La narrazione della Auci è scorrevole e assai ben inserita nello sfondo storico, ben documentato. Non è arbitrario dire, a mio giudizio, che proprio attraverso la lettura degli avvenimenti succedutisi nei quasi ottant’anni in cui i Florio hanno potuto radicarsi e superare le numerose barriere costituite principalmente da pregiudizi sociali, è più facile comprendere la complessità d’una terra piena di contraddizioni, ma altresì affascinante e coinvolgente. Le dominazioni subite, da quelle francesi a quelle inglesi, al dominio dei Borboni, che privilegiavano Napoli rispetto a Palermo, i moti rivoluzionari, tutto ciò ha posto le basi per creare scontento e ribellione in ogni ceto, dai più poveri, sempre ignorati, agli aristocratici, frustrati e delusi.
In questa atmosfera i Florio si trovano ad agire il più delle volte con arroganza e prepotenza, facendone spesso pagare il prezzo alle persone a loro più care. E sono sempre le donne, specialmente in un’epoca in cui non si poteva certo parlare di emancipazione, a subirne le conseguenze più amare. Vittime, sia pure in modo diverso, Giuseppina e Giulia: nessuna scelta è a loro concessa, né del luogo in cui vivere, né dell’amore da manifestare alla luce del sole. Figure molto diverse, ma legate in fondo da un destino comune. In questo mondo maschilista prevale la prepotenza, unico mezzo per affermarsi e farsi notare, soprattutto tra gli aristocratici attenti al lignaggio e ai beni posseduti. Un mondo in cui se non si è leoni si soccombe, dove è l’erede maschio che segna il destino delle famiglie, come nel caso di Ignazio, figlio di Vincenzo, la cui nascita restituisce alla madre quella dignità che le era stata negata.

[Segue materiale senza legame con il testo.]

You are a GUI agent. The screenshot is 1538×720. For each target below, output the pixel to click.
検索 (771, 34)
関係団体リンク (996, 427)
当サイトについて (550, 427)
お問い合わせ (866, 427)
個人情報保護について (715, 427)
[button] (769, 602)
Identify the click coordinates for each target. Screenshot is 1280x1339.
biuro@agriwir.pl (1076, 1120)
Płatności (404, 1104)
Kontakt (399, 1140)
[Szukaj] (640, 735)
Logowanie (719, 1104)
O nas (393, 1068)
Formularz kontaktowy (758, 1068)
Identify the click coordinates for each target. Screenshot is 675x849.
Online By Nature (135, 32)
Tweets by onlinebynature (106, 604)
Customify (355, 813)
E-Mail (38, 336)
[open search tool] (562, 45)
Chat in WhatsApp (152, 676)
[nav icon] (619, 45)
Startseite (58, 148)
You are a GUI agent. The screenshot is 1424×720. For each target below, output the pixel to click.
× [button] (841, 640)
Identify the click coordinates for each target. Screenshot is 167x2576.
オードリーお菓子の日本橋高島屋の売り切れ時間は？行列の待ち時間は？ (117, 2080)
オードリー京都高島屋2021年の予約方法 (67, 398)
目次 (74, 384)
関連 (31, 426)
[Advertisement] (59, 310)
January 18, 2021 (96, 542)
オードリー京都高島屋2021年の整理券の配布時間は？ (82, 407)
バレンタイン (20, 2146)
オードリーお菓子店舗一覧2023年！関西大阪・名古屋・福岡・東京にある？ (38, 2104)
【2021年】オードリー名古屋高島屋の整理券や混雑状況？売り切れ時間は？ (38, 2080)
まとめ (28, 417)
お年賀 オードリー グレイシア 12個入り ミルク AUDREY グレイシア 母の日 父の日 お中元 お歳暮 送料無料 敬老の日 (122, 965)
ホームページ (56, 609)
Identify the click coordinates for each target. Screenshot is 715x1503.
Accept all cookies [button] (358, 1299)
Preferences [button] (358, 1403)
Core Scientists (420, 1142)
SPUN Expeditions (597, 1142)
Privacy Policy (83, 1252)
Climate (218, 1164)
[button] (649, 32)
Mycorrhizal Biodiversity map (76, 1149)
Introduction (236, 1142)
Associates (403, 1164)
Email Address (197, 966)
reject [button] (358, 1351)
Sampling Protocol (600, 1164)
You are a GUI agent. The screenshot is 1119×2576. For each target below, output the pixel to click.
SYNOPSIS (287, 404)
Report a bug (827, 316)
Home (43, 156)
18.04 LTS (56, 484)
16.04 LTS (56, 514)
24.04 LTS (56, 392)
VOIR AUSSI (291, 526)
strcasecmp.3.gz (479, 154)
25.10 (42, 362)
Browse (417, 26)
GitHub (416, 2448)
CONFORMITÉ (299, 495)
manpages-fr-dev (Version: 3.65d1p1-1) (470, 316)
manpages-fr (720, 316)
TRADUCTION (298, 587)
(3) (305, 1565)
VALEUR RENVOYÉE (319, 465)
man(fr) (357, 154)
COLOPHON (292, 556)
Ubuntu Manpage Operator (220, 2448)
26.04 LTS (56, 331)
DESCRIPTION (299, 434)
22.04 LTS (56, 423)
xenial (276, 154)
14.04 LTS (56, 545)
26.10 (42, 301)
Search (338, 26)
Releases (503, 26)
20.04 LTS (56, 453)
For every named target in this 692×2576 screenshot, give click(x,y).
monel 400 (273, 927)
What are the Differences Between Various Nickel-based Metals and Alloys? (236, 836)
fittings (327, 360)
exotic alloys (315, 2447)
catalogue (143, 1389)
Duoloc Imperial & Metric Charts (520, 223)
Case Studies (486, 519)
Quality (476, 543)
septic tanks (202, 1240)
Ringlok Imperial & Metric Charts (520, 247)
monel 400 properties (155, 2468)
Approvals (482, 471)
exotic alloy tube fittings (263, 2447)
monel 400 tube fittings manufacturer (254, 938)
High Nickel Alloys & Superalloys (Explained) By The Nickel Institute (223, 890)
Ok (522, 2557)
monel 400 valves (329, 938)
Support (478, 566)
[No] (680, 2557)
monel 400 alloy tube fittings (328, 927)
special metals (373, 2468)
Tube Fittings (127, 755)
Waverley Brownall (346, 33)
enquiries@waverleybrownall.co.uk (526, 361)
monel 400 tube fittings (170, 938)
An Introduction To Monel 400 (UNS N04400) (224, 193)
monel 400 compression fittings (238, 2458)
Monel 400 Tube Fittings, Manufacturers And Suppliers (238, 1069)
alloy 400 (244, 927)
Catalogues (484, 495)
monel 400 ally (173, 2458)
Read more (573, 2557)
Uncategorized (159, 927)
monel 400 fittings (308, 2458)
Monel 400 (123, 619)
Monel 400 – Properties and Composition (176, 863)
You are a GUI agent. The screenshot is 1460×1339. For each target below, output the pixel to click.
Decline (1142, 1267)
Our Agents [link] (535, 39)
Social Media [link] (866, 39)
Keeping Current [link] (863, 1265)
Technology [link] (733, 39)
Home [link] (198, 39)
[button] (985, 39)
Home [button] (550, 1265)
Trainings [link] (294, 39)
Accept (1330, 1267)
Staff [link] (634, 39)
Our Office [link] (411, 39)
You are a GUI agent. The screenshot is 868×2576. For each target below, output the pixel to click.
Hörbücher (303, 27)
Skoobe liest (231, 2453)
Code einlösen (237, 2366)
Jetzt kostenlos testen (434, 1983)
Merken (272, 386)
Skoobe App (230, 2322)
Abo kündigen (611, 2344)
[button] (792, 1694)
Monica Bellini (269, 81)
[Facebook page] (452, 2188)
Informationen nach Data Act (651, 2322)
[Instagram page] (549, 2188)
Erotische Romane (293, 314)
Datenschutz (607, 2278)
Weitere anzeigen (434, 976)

“Il futuro ha smesso di essere un banco di nebbia al largo” – questo ciò che sente Vincenzo alla nascita del figlio.
Un libro questo, che ci riporta a tratti ad altri grandi siciliani, da Verga a Pirandello, a Tomasi di Lampedusa e che fa persino pensare alla Filumena Marturano di Eduardo per la figura di Giulia. Un libro in cui la storia reale si mescola con equilibrio alla fantasia, indispensabile per raccontare sentimenti, passioni, emozioni, rancori. Ed è proprio questa caratteristica che ne fa un romanzo-documento importante non solo per conoscere la storia della famiglia Florio che ha saputo creare da una semplice piccola aromateria un impero commerciale che ha esteso i suoi interessi nei campi più vari, dal vino, alle tonnare, alle navi da trasporto, ma è importante anche perché meglio ci introduce nel cuore di questa terra generosa e diffidente al tempo stesso, che molto concede e tanto si attende, una terra che è più facile comprendere se le si è vicino per origine e cultura, che non si può fare a meno di amare, nel bene e nel male.